Nunmehr meldete sich E bei U. E wies nach, dass ihm B den Lkw am 18. Juni 2014 zur Sicherung von Forderungen übereignet hatte. Das Fahrzeug war aufgrund eines Verwahrungsvertrags im Besitz des B geblieben. Nach § 3 S. 2 des Sicherungsübereignungsvertrags war B „verpflichtet, das Fahrzeug schonend
zu behandeln, Reparaturen auf eigene Kosten vorzunehmen und es in einem jederzeit fahrbereiten Zustand zu erhalten“. Da B seinen Verpflichtungen gegenüber E nicht nachgekommen war, hatte dieser
von B Bezahlung seiner Forderungen verlangt und angekündigt, dass er im Falle der Nichteinhaltung der
Zahlungsfrist gemäß den Bestimmungen des Sicherungsübereignungsvertrags von seinen Rechten an
dem sicherungsübereigneten Lkw Gebrauch machen, den Lkw herausverlangen und verwerten werde. B
ist seiner Zahlungsverpflichtung gegenüber E nicht nachgekommen.
Jetzt verlangt E den Lkw, der sich aufgrund der letzten Reparatur noch bei U befindet, von U heraus. Die
letzte Reparaturrechnung i.H.v. 180,70 € wurde von E beglichen.

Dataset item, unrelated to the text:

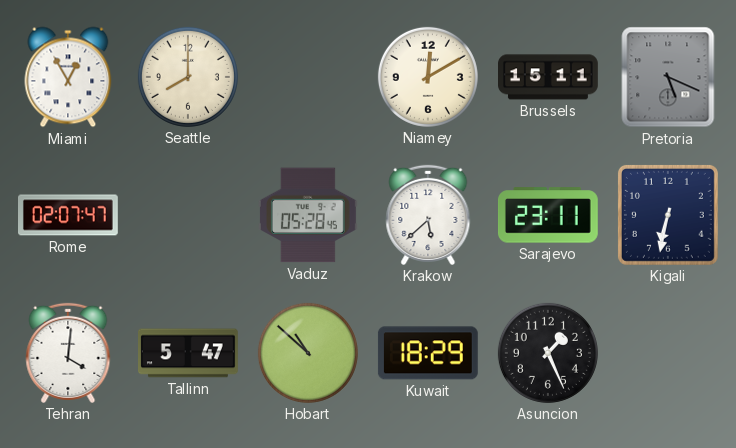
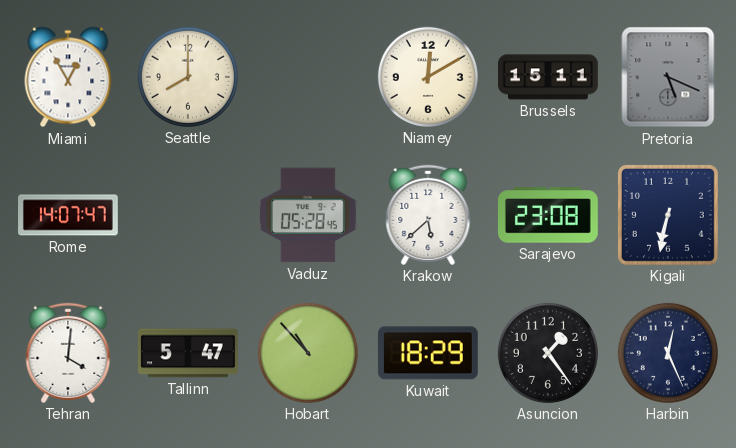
Rome: 02:07 -> 14:07
Sarajevo: 23:11 -> 23:08
Hobart: 10:52 -> 10:53
Asuncion: 1:26 -> 1:24
Harbin: none -> 12:26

U verweigert auch gegenüber E die Herausgabe mit der Begründung, ihm stünden ein Pfandrecht und
ein Zurückbehaltungsrecht an dem Lkw im Hinblick auf die unbezahlten Reparaturrechnungen aus den
früheren Reparaturen zu. Dazu verweist U darauf, dass – anders als bei der Reparatur des VW-Golf des M
– bei den Werkverträgen mit B jeweils seine Allgemeinen Geschäftsbedingungen Vertragsinhalt geworden seien (was zutrifft), in denen es u.a. heißt:
„Dem Werkunternehmer steht wegen seiner Forderungen aus dem Werkvertrag ein vertragliches
Pfandrecht an dem aufgrund des Werkvertrags in seinen Besitz gelangten Werkgegenstand zu. Das
Fortsetzung des Falltextes A 622
vertragliche Pfandrecht kann auch wegen Forderungen aus früher durchgeführten Arbeiten, Ersatzteillieferungen und sonstigen Leistungen geltend gemacht werden, soweit die mit dem Werkgegenstand
in einem Zusammenhang stehen.“
E erklärt dazu, es sei wohl richtig, dass die AGB Inhalt des Vertrags zwischen B und U geworden seien.

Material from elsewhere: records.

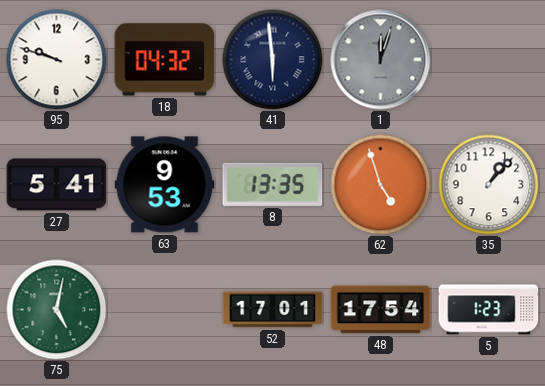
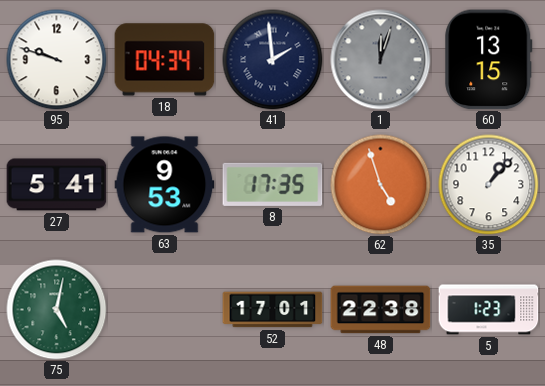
18: 04:32 -> 04:34
41: 5:59 -> 1:59
60: none -> 13:15
8: 13:35 -> 17:35
48: 17:54 -> 22:38
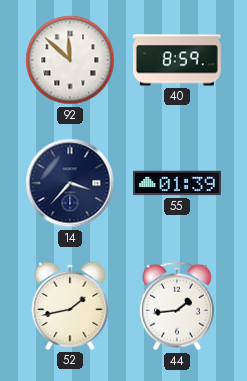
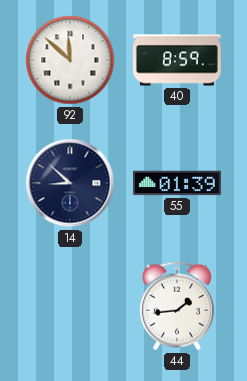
14: 3:37 -> 8:52
52: 1:43 -> none
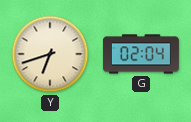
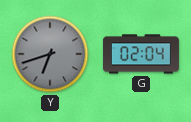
Y dial: cream -> grey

Dies sei für ihn – E – aber ohne Bedeutung, denn B hätte keine Verpflichtungen zu seinen – des E – Lasten
eingehen können. Daraufhin erwidert U, er habe gar nicht gewusst, dass der Lkw dem E sicherungsübereignet worden sei.

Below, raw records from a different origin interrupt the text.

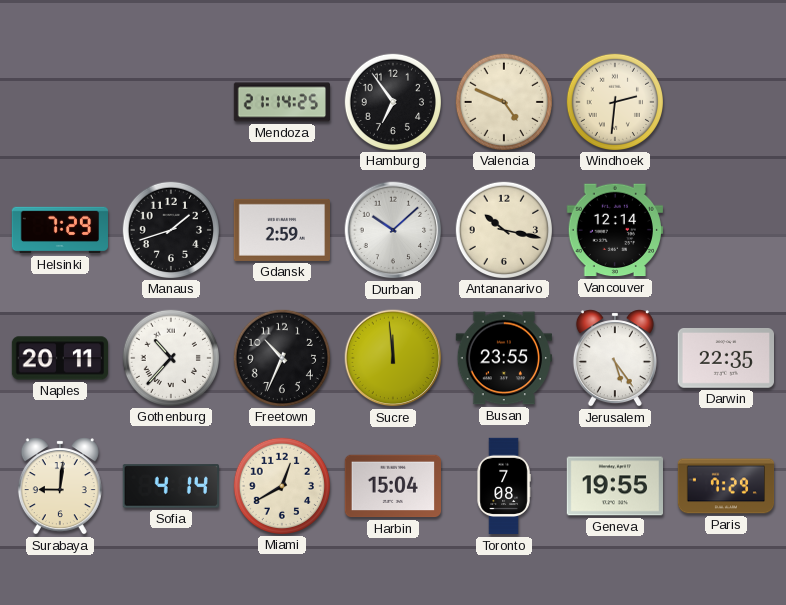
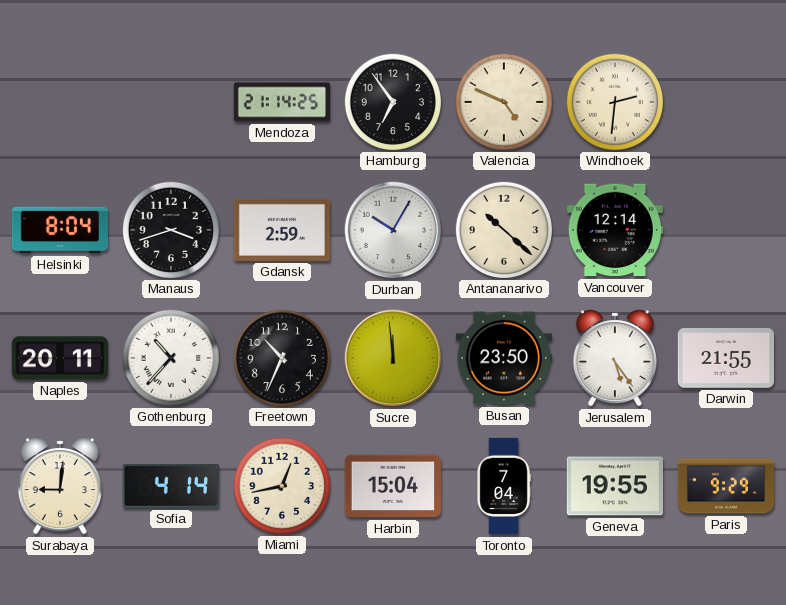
Helsinki: 7:29 -> 8:04
Manaus: 1:42 -> 3:42
Durban: 10:08 -> 10:05
Antananarivo: 10:17 -> 10:22
Busan: 23:55 -> 23:50
Darwin: 22:35 -> 21:55
Miami: 12:40 -> 12:43
Toronto: 7:08 -> 7:04
Paris: 7:29 -> 9:29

Muss U den Lkw ohne Weiteres an E herausgeben oder kann er gegenüber E die Herausgabe bis zur Bezahlung der unbezahlten Rechnungen i.H.v. 4.280 € verweigern?
Vermerk für den/die Bearbeiter/in:
Nehmen Sie bitte in einem Gutachten zu den gestellten Fragen Stellung.